Carnegie Mellon University


The first students to attend the School of Applied Science and Technology were the sons of Pittsburgh's mill workers. They came to pursue a three-year diploma or a two-year certificate. Many did not have high school diplomas. No matter—Arthur Arton Hamerschlag, the Carnegie Technical Schools' first director, had no college degree.

Now, 9,000 alumni later, our undergraduate and graduate programs rank consistently among the top ten, and often among the top five, universities in the US. In 2000, the US News & World Report ranked our graduate computer engineering program number one in the country. We have established ourselves as one of the best, and we have done so within 100 years—far less time than any of our peer institutions. This is made even more remarkable by the fact that we have had a graduate research program for only 58 years.

The department has had only nine department heads in its history. This continuum of leadership has enabled us to ably and quickly respond to rapidly changing technologies.

The following is a brief timeline of the department's highlights:

Carnegie Technical Schools becomes the Carnegie Institute of Technology (Carnegie Tech) and begins granting four-year degrees.
Benjamin Richard Teare, later to become our third department head, is hired by President Doherty to develop a graduate research program.

The College of Engineering and Science is nationally known for its undergraduate programs, which have embraced Doherty's Carnegie Plan of Engineering Education. Most undergraduate students come from the Western Pennsylvania region and after graduation join the ranks of the prominent local industry or the new high-tech centers on the West Coast. Carnegie Tech's reputation has begun to spread.

Teare becomes the dean of engineering in 1952.

The Department of Electrical Engineering's (EE) graduate program gains a strong reputation in magnetics and magnetic amplifiers (Leo Finzi), electromagnetics and microwave, and electrostatics and electrostatic precipitation (Gaylord Penney).
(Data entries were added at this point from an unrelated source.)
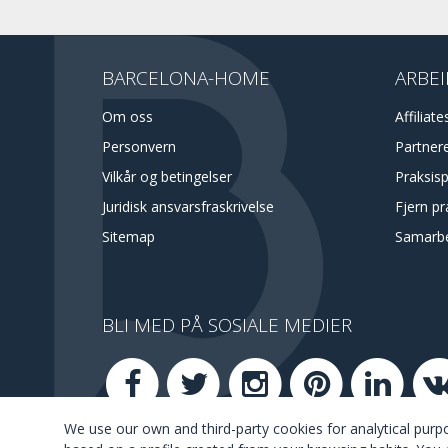
BARCELONA-HOME
ARBEI
Om oss
Affiliate
Personvern
Partner
Vilkår og betingelser
Praksis
Juridisk ansvarsfraskrivelse
Fjern pr
Sitemap
Samarbe
BLI MED PÅ SOSIALE MEDIER
We use our own and third-party cookies for analytical pur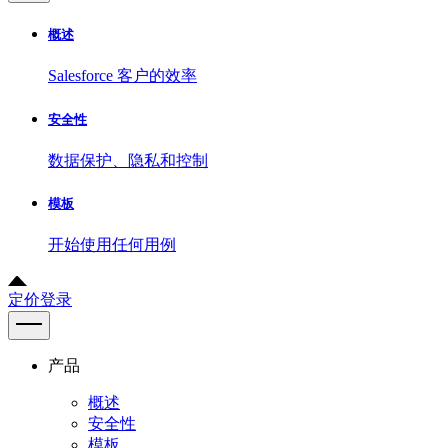
概述
Salesforce 客户的效率
安全性
数据保护、隐私和控制
模板
开始使用任何用例
定价
登录
产品
概述
安全性
模板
The department becomes a center of fundamental understanding of physical phenomena under the leadership of Everard M. Williams, our fourth department head.

Mid-decade, the department begins to recruit faculty and graduate students in systems and controls, electronics, and communications.

By the late 1950s, the department is one of the nation's leading centers in semiconductor device research through the work of faculty Donald Feucht, Angel Jordan, Richard Longini, and Arthur Milnes. Milnes and Feucht win distinction for the department through their work in heterojunctions.

The trend toward interdisciplinary research begins. A joint program in systems and communication sciences, the foundation of the Computer Science department, draws from faculty and graduate students in electrical engineering, mathematics, psychology, and the Graduate School of Industrial Administration (now the Tepper School of Business).

The Computation Center is established and housed in Scaife Hall. Staff begin teaching programming courses.

The first freshman programming course is elected by nearly half of the decade's entering class.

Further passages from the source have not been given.